Why not just use a real drug-interaction API from day one?

It needs a licensed external service (RxNorm/DrugBank/FDB-class), which is a bigger, separate integration than what shipped with the agentic loop's first version — deliberately descoped rather than blocking the rest of the architecture on it. Tracked as its own follow-up.

Why does the agentic loop fall back instead of just erroring?

Because small local models are known to produce unreliable tool-calling, and the single-shot path already worked before the agentic loop existed. Falling back preserves that guarantee — a user should never get a worse experience than pre-agentic HealthSteward, only a potentially less-refined one on failure.

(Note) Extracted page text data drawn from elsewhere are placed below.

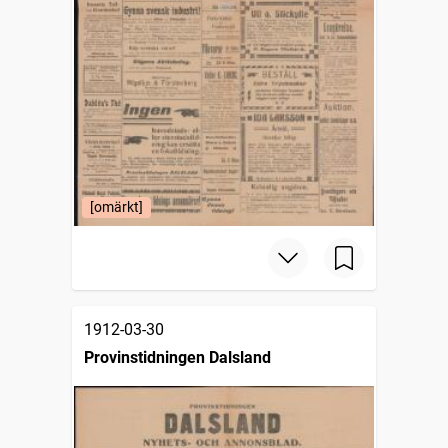
[omärkt]
1912-03-30
Provinstidningen Dalsland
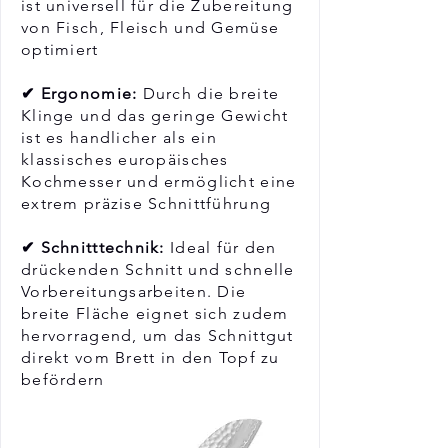
ist universell für die Zubereitung
von Fisch, Fleisch und Gemüse
optimiert
✔ Ergonomie:
Durch die breite
Klinge und das geringe Gewicht
ist es handlicher als ein
klassisches europäisches
Kochmesser und ermöglicht eine
extrem präzise Schnittführung
✔ Schnitttechnik:
Ideal für den
drückenden Schnitt und schnelle
Vorbereitungsarbeiten. Die
breite Fläche eignet sich zudem
hervorragend, um das Schnittgut
direkt vom Brett in den Topf zu
befördern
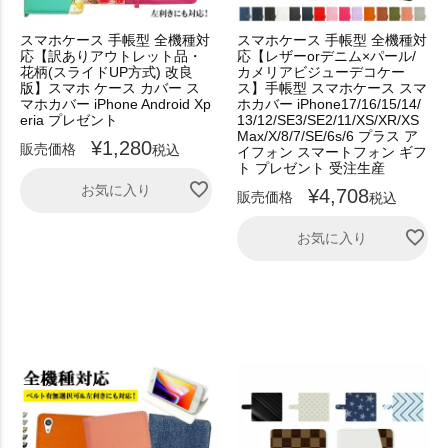
スマホケース 手帳型 全機種対
スマホケース 手帳型 全機種対
応【訳ありアウトレット品・
応【レザーorデニム×パール/
花柄(スライドUP方式) 改良
カメリアビジューデコケー
版】スマホ ケース カバー ス
ス】手帳型 スマホケース スマ
マホカバー iPhone Android Xp
ホカバー iPhone17/16/15/14/
eria プレゼント
13/12/SE3/SE2/11/XS/XR/XS
Max/X/8/7/SE/6s/6 プラス ア
¥
1,280
販売価格
税込
イフォン スマートフォン ギフ
ト プレゼント 受注生産
お気に入り
¥
4,708
販売価格
税込
お気に入り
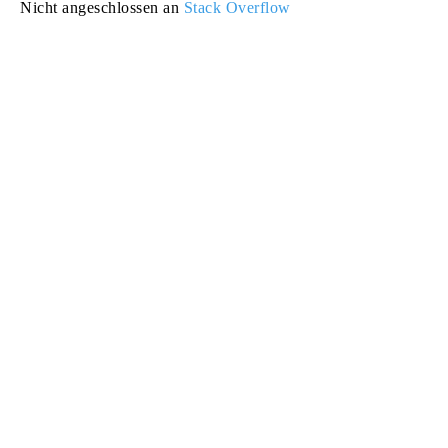
Nicht angeschlossen an
Stack Overflow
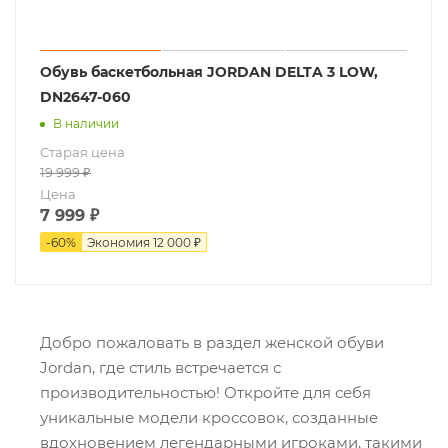
Обувь баскетбольная JORDAN DELTA 3 LOW,
DN2647-060
В наличии
Старая цена
19 999
₽
Цена
7 999
₽
-
60
%
Экономия
12 000 ₽
Добро пожаловать в раздел женской обуви
Jordan, где стиль встречается с
производительностью! Откройте для себя
уникальные модели кроссовок, созданные
вдохновением легендарными игроками, такими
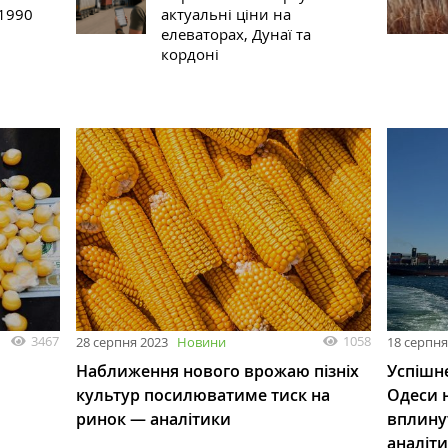
 1990
актуальні ціни на
елеваторах, Дунаї та
кордоні
3467
1058
28 серпня 2023
Новини
18 серпня
Наближення нового врожаю пізніх
Успішн
культур посилюватиме тиск на
Одеси 
ринок — аналітики
вплинут
аналіт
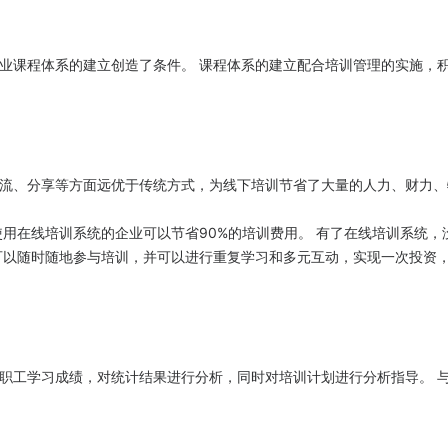
业课程体系的建立创造了条件。 课程体系的建立配合培训管理的实施，
流、分享等方面远优于传统方式，为线下培训节省了大量的人力、财力、
用在线培训系统的企业可以节省90%的培训费用。 有了在线培训系统，
可以随时随地参与培训，并可以进行重复学习和多元互动，实现一次投资
职工学习成绩，对统计结果进行分析，同时对培训计划进行分析指导。 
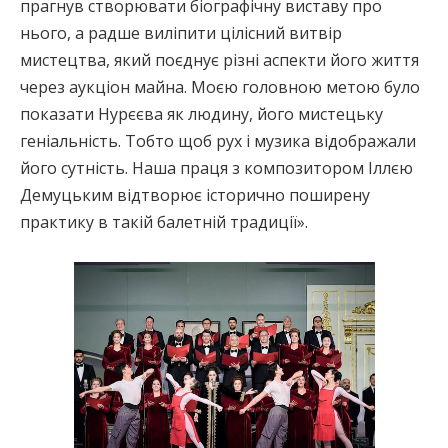
прагнув створювати біографічну виставу про
нього, а радше виліпити цілісний витвір
мистецтва, який поєднує різні аспекти його життя
через аукціон майна. Моєю головною метою було
показати Нурєєва як людину, його мистецьку
геніальність. Тобто щоб рух і музика відображали
його сутність. Наша праця з композитором Іллєю
Демуцьким відтворює історично поширену
практику в такій балетній традиції».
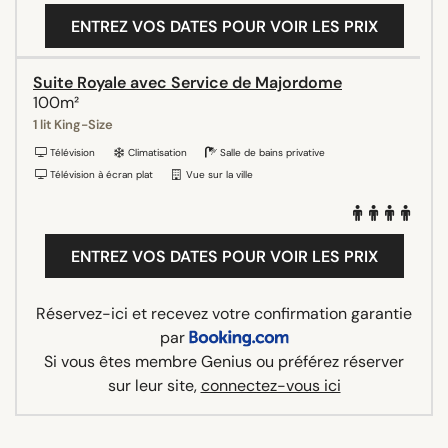
ENTREZ VOS DATES POUR VOIR LES PRIX
Suite Royale avec Service de Majordome
100m²
1 lit King-Size
Télévision
Climatisation
Salle de bains privative
Télévision à écran plat
Vue sur la ville
ENTREZ VOS DATES POUR VOIR LES PRIX
Réservez-ici et recevez votre confirmation garantie
par
Si vous êtes membre Genius ou préférez réserver
sur leur site,
connectez-vous ici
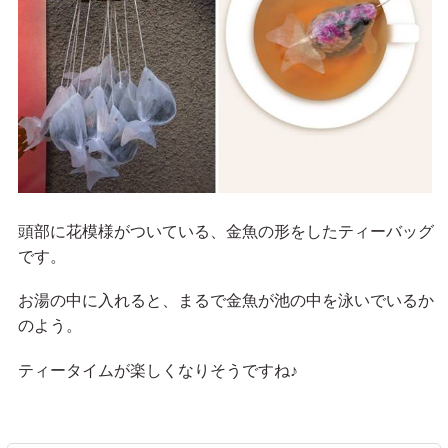
頭部に花模様がついている、金魚の形をしたティーバッグ
です。
お湯の中に入れると、まるで金魚が池の中を泳いでいるか
のよう。
ティータイムが楽しくなりそうですね♪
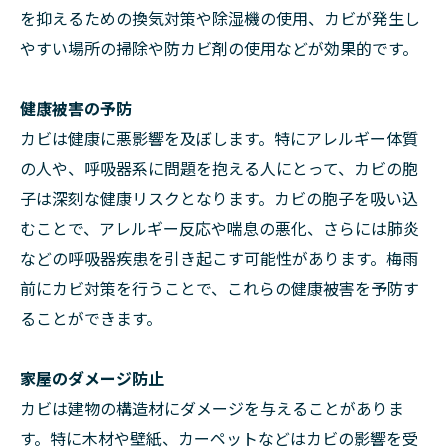
を抑えるための換気対策や除湿機の使用、カビが発生し
やすい場所の掃除や防カビ剤の使用などが効果的です。
健康被害の予防
カビは健康に悪影響を及ぼします。特にアレルギー体質
の人や、呼吸器系に問題を抱える人にとって、カビの胞
子は深刻な健康リスクとなります。カビの胞子を吸い込
むことで、アレルギー反応や喘息の悪化、さらには肺炎
などの呼吸器疾患を引き起こす可能性があります。梅雨
前にカビ対策を行うことで、これらの健康被害を予防す
ることができます。
家屋のダメージ防止
カビは建物の構造材にダメージを与えることがありま
す。特に木材や壁紙、カーペットなどはカビの影響を受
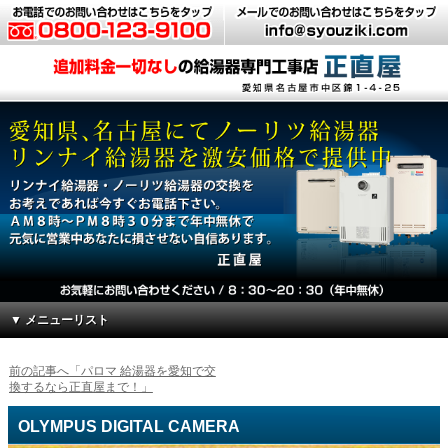
▼ メニューリスト
前の記事へ「パロマ 給湯器を愛知で交
換するなら正直屋まで！」
OLYMPUS DIGITAL CAMERA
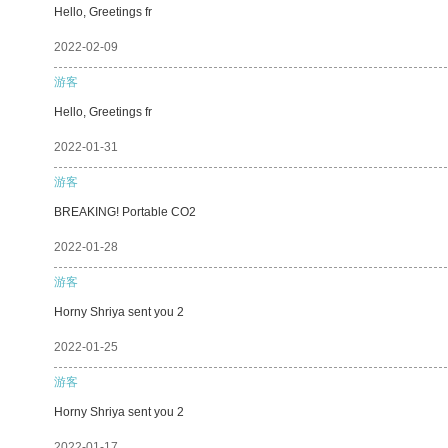
Hello, Greetings fr
2022-02-09
游客
Hello, Greetings fr
2022-01-31
游客
BREAKING! Portable CO2
2022-01-28
游客
Horny Shriya sent you 2
2022-01-25
游客
Horny Shriya sent you 2
2022-01-17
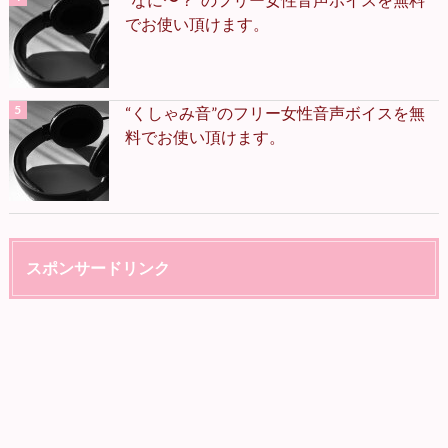
でお使い頂けます。
“くしゃみ音”のフリー女性音声ボイスを無
料でお使い頂けます。
スポンサードリンク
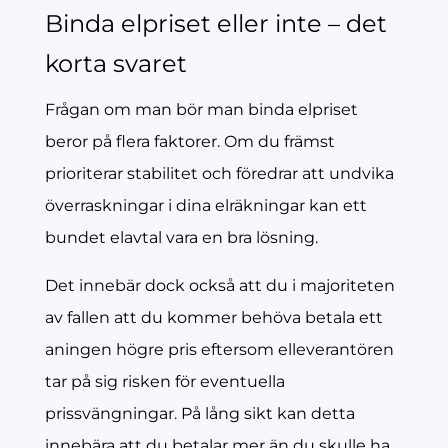
Binda elpriset eller inte – det
korta svaret
Frågan om man bör man binda elpriset
beror på flera faktorer. Om du främst
prioriterar stabilitet och föredrar att undvika
överraskningar i dina elräkningar kan ett
bundet elavtal vara en bra lösning.
Det innebär dock också att du i majoriteten
av fallen att du kommer behöva betala ett
aningen högre pris eftersom elleverantören
tar på sig risken för eventuella
prissvängningar. På lång sikt kan detta
innebära att du betalar mer än du skulle ha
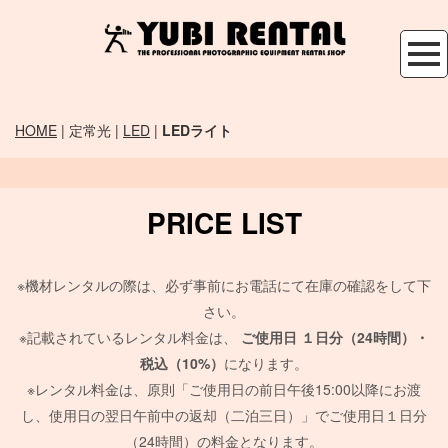
HOME
| 定常光 |
LED
|
LEDライト
PRICE LIST
※機材レンタルの際は、必ず事前にお電話にて在庫の確認をして下
さい。
※記載されているレンタル料金は、
ご使用日
１日分（24時間）・
税込（10%）
になります。
※レンタル料金は、原則「ご使用日の前日午後15:00以降にお渡
し、使用日の翌日午前中の返却（二泊三日）」でご使用日１日分
（24時間）の料金となります。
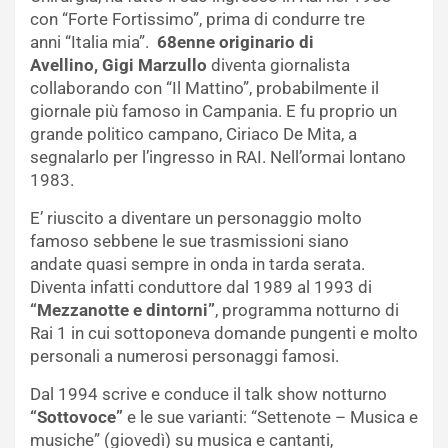
con “Forte Fortissimo”, prima di condurre tre
anni “Italia mia”.
68enne originario di
Avellino, Gigi Marzullo
diventa giornalista
collaborando con “Il Mattino”, probabilmente il
giornale più famoso in Campania. E fu proprio un
grande politico campano, Ciriaco De Mita, a
segnalarlo per l’ingresso in RAI. Nell’ormai lontano
1983.
E’ riuscito a diventare un personaggio molto
famoso sebbene le sue trasmissioni siano
andate quasi sempre in onda in tarda serata.
Diventa infatti conduttore dal 1989 al 1993 di
“Mezzanotte e dintorni”
, programma notturno di
Rai 1 in cui sottoponeva domande pungenti e molto
personali a numerosi personaggi famosi.
Dal 1994 scrive e conduce il talk show notturno
“Sottovoce”
e le sue varianti: “Settenote – Musica e
musiche” (giovedì) su musica e cantanti,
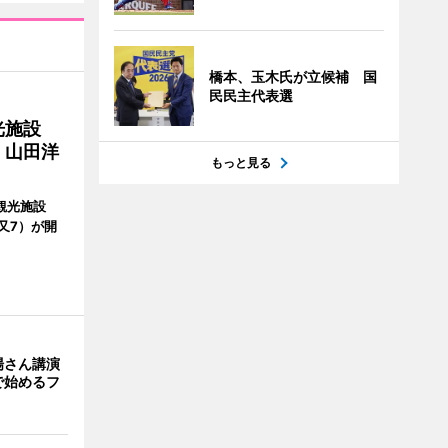
橋本、玉木氏が立候補 国
民民主代表選
光施設
 山田洋
もっと見る
観光施設
又7）が開
場さん講演
で始めるフ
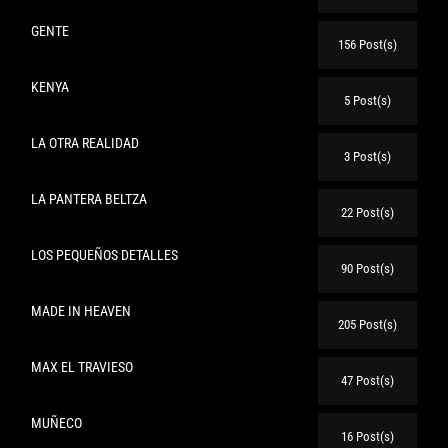
GENTE
156 Post(s)
KENYA
5 Post(s)
LA OTRA REALIDAD
3 Post(s)
LA PANTERA BELTZA
22 Post(s)
LOS PEQUEÑOS DETALLES
90 Post(s)
MADE IN HEAVEN
205 Post(s)
MAX EL TRAVIESO
47 Post(s)
MUÑECO
16 Post(s)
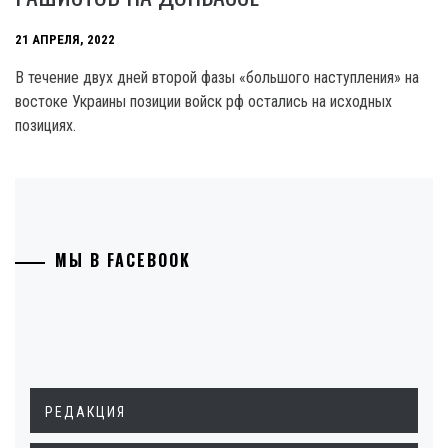
21 АПРЕЛЯ, 2022
В течение двух дней второй фазы «большого наступления» на
востоке Украины позиции войск рф остались на исходных
позициях.
МЫ В FACEBOOK
РЕДАКЦИЯ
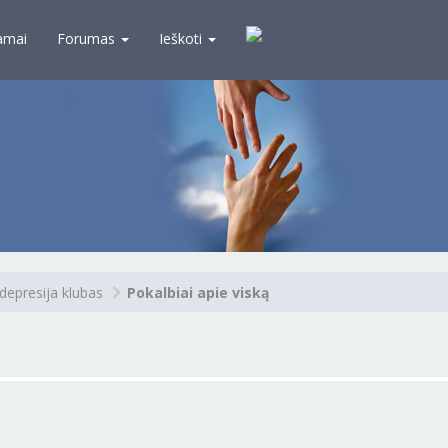
amai
Forumas
Ieškoti
depresija klubas
Pokalbiai apie viską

Is any of this HIPAA-compliant?

Not scoped as HIPAA-compliant — it's personal/family use, not a covered entity under HIPAA. The privacy design (local-first, anonymization, no cloud storage) is motivated by good practice for sensitive personal data, not a regulatory compliance target.

Why two different local models (Ollama for parsing vs. relevance scoring) instead of one shared path?

Same local Ollama server, different model tags: PDF parsing always uses avs_parser_model (qwen2.5:7b), while relevance scoring reuses whichever model ollama_model is set to (llama3.2 by default — the same one the agentic loop uses). Not a deliberate "pick the best model per job" choice so much as parsing having its own dedicated setting and scoring never getting one — see issue #59. They're kept as distinct call sites because they have different failure-handling needs regardless: parsing failure surfaces to the user for review; scoring failure silently falls back to rules-based selection.

What happens if Ollama isn't running at all?

PDF parsing simply can't proceed (surfaced to the user). Context-selection relevance scoring skips stage 2 and falls back to rules-based filtering plus truncation. Visit prep — Ollama by default as of DEC-016 — falls back to its own single-shot path per DEC-013's convergence handling; switching to Claude or a custom provider in Settings avoids the dependency on Ollama for visit prep specifically.